La tripulación de Hemingway comenzaba cada día sofocante bebiendo café negro; luego pasaron a Pernod. Se perdieron en la bacanal y se volvieron a encontrar, a veces no hasta el día siguiente. Todas las noches, la bebida continuó hasta que salió el sol o se desmayó, lo que ocurriera primero. Hemingway incitó a sus amigos a la plaza de toros para las peleas de aficionados. Ernest era alguien con quien te acompañabas, o si no, señaló Stewart. Sus hazañas en el ring le valieron a Stewart algunas costillas rotas y una cobertura sin aliento en los periódicos de su país.

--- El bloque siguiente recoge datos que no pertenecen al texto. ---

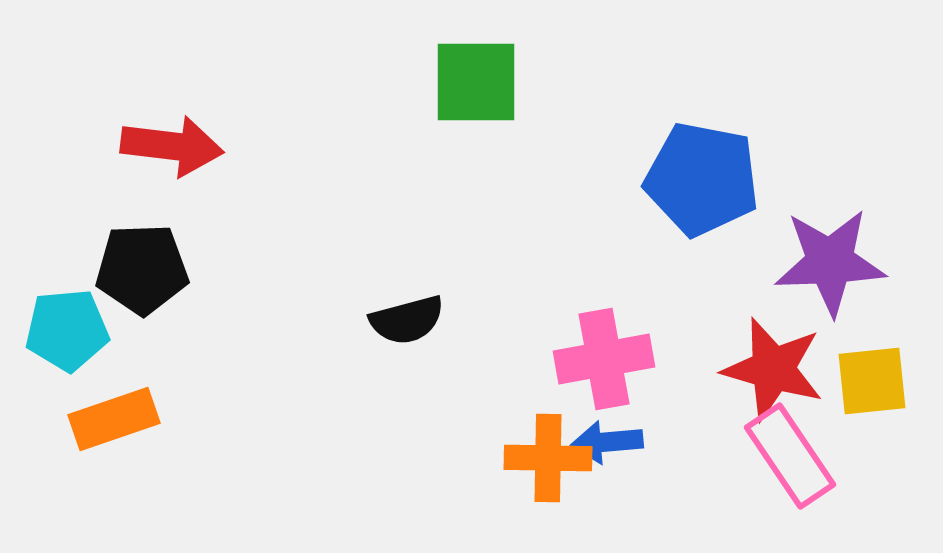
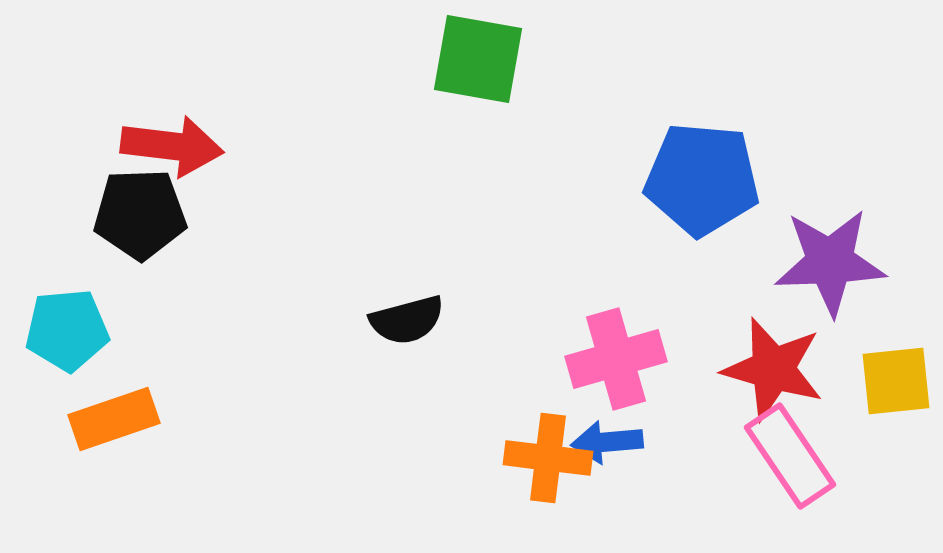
green square: moved 2 px right, 23 px up; rotated 10 degrees clockwise
blue pentagon: rotated 6 degrees counterclockwise
black pentagon: moved 2 px left, 55 px up
pink cross: moved 12 px right; rotated 6 degrees counterclockwise
yellow square: moved 24 px right
orange cross: rotated 6 degrees clockwise
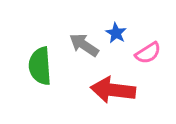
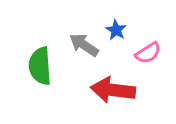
blue star: moved 3 px up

Hemingway ahora comenzó a reunir un nuevo séquito de fiesta para la excursión de 1925. Stewart acordó volver a aparecer. Otro expatriado que hizo el corte: el escritor de 34 años Harold Loeb, producto de Princeton (donde boxeó y luchó) y dos de las familias judías más ricas y prominentes de Nueva York. (Peggy Guggenheim era su prima). Loeb conoció a Hemingway en una fiesta en 1924 y se convirtió en uno de sus amigos del tenis y en sus más fervientes seguidores. A los ojos de Loeb, Hemingway era tranquilo y sin pretensiones, con una sonrisa tímida y cautivadora y un entusiasmo por vivir. Como recordaría años después, pensé que nunca antes me había encontrado con un estadounidense tan poco afectado por vivir en París.

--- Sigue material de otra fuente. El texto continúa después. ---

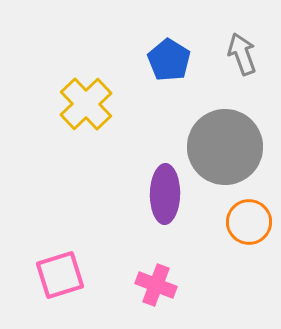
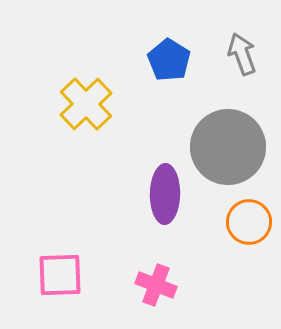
gray circle: moved 3 px right
pink square: rotated 15 degrees clockwise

En junio de 1925, sin embargo, Loeb le estaba ocultando un secreto a su amigo: estaba teniendo una aventura ilícita con una expatriada británica llamada Lady Duff Twysden. Una tarde de primavera, Loeb se había instalado en el Select, el café Montparnasse cerca del Dôme y la Rotonde, trabajando en la revisión de una novela. Escuché una risa tan alegre y musical que pareció iluminar la lúgubre habitación, que luego escribiría. De tono bajo, tenía la cualidad líquida del canto de un ruiseñor cantando a la luna. Miró hacia arriba y vio a una mujer alta y delgada sentada en un taburete, rodeada de hombres. Su cabello claro había sido rapado en un corte juvenil; aunque a veces le gustaban los sombreros de ala de hombre con ángulos desenfadados, ese día llevaba un sombrero holgado. Un sencillo jersey de punto y una falda de tweed completaban el conjunto. Sus rasgos fuertes y sobrios estaban desprovistos de maquillaje. Considerándolo todo, parecía una presentación bastante casta, casi masculina, pero era deslumbrante y sexy. Esta mujer tenía, pensó Loeb, cierto esplendor distante.

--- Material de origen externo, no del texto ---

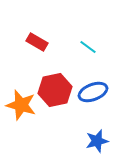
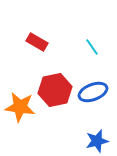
cyan line: moved 4 px right; rotated 18 degrees clockwise
orange star: moved 1 px left, 2 px down; rotated 8 degrees counterclockwise
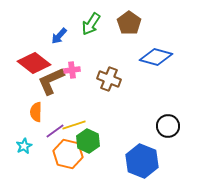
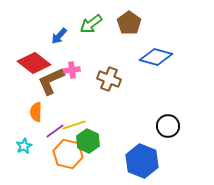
green arrow: rotated 20 degrees clockwise
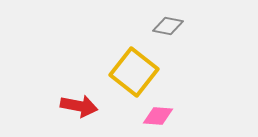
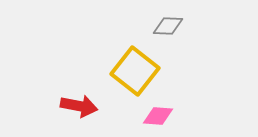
gray diamond: rotated 8 degrees counterclockwise
yellow square: moved 1 px right, 1 px up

Loeb era simplemente el último hombre intrigado por los encantos de Lady Duff: había estado cautivando a los hombres por todo el Barrio. Todos estábamos enamorados de ella, recordó Stewart. Fue difícil no serlo. Jugaba muy bien sus cartas. Lady Duff había adquirido su título por matrimonio, pero pronto lo perdería: como muchas otras damas expatriadas en París, apodada la pandilla de la pensión alimenticia, había venido a París para resistir un desagradable divorcio de un marido aristocrático: Sir Roger Thomas Twysden, un oficial naval y baronet, que se había quedado en el Reino Unido. Aunque era una bebedora notoriamente empedernida, manejaba su licor admirablemente para una criatura tan demacrada a la moda. Me preguntaba cuánto tiempo podría seguir así sin perder su apariencia, escribió Loeb.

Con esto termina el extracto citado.